Extracted entries:
-=-=-=-=-

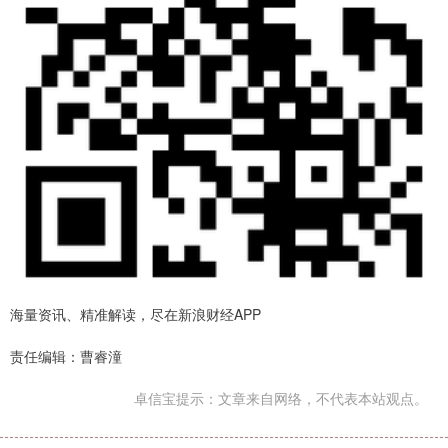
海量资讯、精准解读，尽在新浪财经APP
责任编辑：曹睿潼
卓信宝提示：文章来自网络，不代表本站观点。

-=-=-=-=-

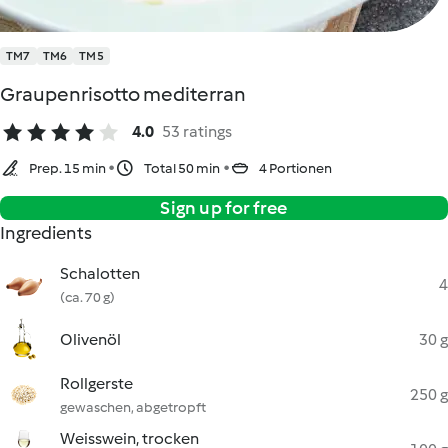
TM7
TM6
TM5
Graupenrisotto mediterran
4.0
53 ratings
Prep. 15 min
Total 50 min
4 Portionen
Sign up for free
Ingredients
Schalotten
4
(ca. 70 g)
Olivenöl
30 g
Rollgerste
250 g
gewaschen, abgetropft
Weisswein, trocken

-=-=-=-=-

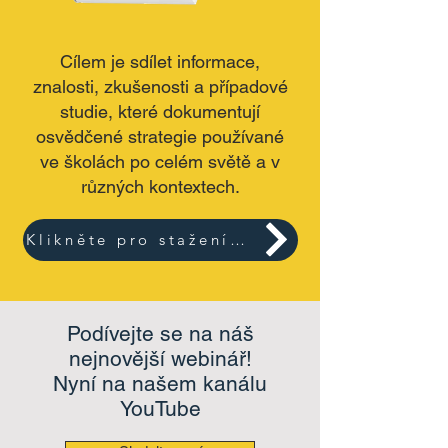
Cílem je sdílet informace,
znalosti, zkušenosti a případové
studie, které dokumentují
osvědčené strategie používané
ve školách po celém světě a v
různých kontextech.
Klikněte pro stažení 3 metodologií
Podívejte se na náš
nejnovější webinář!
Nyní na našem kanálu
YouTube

-=-=-=-=-

Exercise prompt:
Please return only the lines above, starting at the line that has "海量资讯、精准解读，尽在新浪财经APP" and ending at the line that has "卓信宝提示：文章来自网络，不代表本站观点。", keeping both and leaving each one unchanged.

Answer to the exercise:
海量资讯、精准解读，尽在新浪财经APP
责任编辑：曹睿潼
卓信宝提示：文章来自网络，不代表本站观点。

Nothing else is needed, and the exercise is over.